What you should do: Leaving out every picture, quote the data below exactly as it appears.

Data to examine:

★ ★ ★ ★ ★

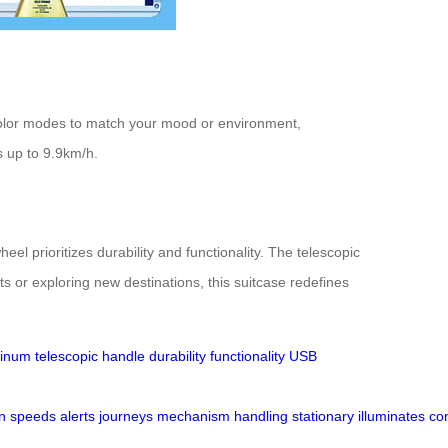
e color modes to match your mood or environment,
ds up to 9.9km/h.
 prioritizes durability and functionality. The telescopic
s or exploring new destinations, this suitcase redefines
minum
telescopic handle
durability
functionality
USB
n
speeds
alerts
journeys
mechanism
handling
stationary
illuminates
co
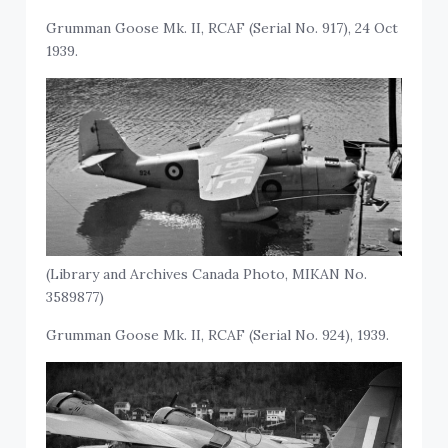
Grumman Goose Mk. II, RCAF (Serial No. 917), 24 Oct
1939.
(Library and Archives Canada Photo, MIKAN No.
3589877)
Grumman Goose Mk. II, RCAF (Serial No. 924), 1939.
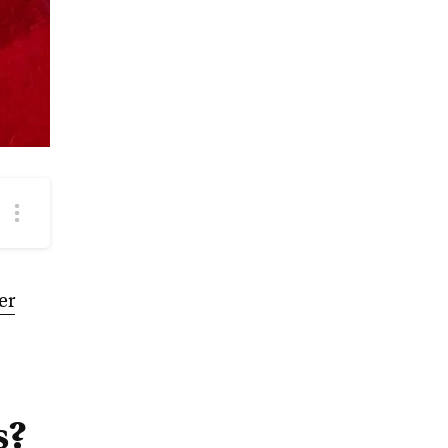
More
podcast
options
er
s?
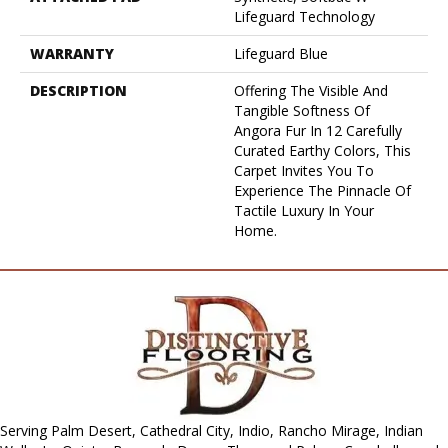
Lifeguard Technology
WARRANTY
Lifeguard Blue
DESCRIPTION
Offering The Visible And
Tangible Softness Of
Angora Fur In 12 Carefully
Curated Earthy Colors, This
Carpet Invites You To
Experience The Pinnacle Of
Tactile Luxury In Your
Home.
Serving Palm Desert, Cathedral City, Indio, Rancho Mirage, Indian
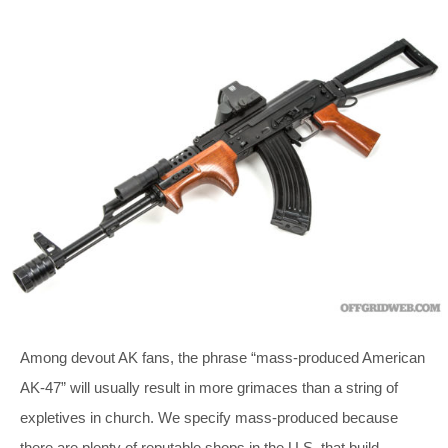
Among devout AK fans, the phrase “mass-produced American
AK-47” will usually result in more grimaces than a string of
expletives in church. We specify mass-produced because
there are plenty of reputable shops in the U.S. that build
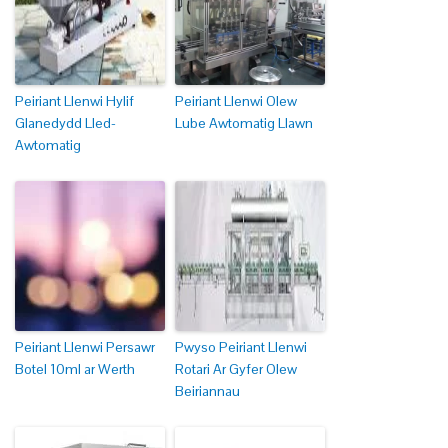
Peiriant Llenwi Hylif
Peiriant Llenwi Olew
Glanedydd Lled-
Lube Awtomatig Llawn
Awtomatig
Peiriant Llenwi Persawr
Pwyso Peiriant Llenwi
Botel 10ml ar Werth
Rotari Ar Gyfer Olew
Beiriannau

★ ★ ★ ★ ★

Expected answer:
e color modes to match your mood or environment,
ds up to 9.9km/h.
 prioritizes durability and functionality. The telescopic
s or exploring new destinations, this suitcase redefines
minum
telescopic handle
durability
functionality
USB
n
speeds
alerts
journeys
mechanism
handling
stationary
illuminates
co
Grumman Goose Mk. II, RCAF (Serial No. 917), 24 Oct
1939.
(Library and Archives Canada Photo, MIKAN No.
3589877)
Grumman Goose Mk. II, RCAF (Serial No. 924), 1939.
More
podcast
options
er
s?
Lifeguard Technology
WARRANTY
Lifeguard Blue
DESCRIPTION
Offering The Visible And
Tangible Softness Of
Angora Fur In 12 Carefully
Curated Earthy Colors, This
Carpet Invites You To
Experience The Pinnacle Of
Tactile Luxury In Your
Home.
Serving Palm Desert, Cathedral City, Indio, Rancho Mirage, Indian
Among devout AK fans, the phrase “mass-produced American
AK-47” will usually result in more grimaces than a string of
expletives in church. We specify mass-produced because
there are plenty of reputable shops in the U.S. that build
Peiriant Llenwi Hylif
Peiriant Llenwi Olew
Glanedydd Lled-
Lube Awtomatig Llawn
Awtomatig
Peiriant Llenwi Persawr
Pwyso Peiriant Llenwi
Botel 10ml ar Werth
Rotari Ar Gyfer Olew
Beiriannau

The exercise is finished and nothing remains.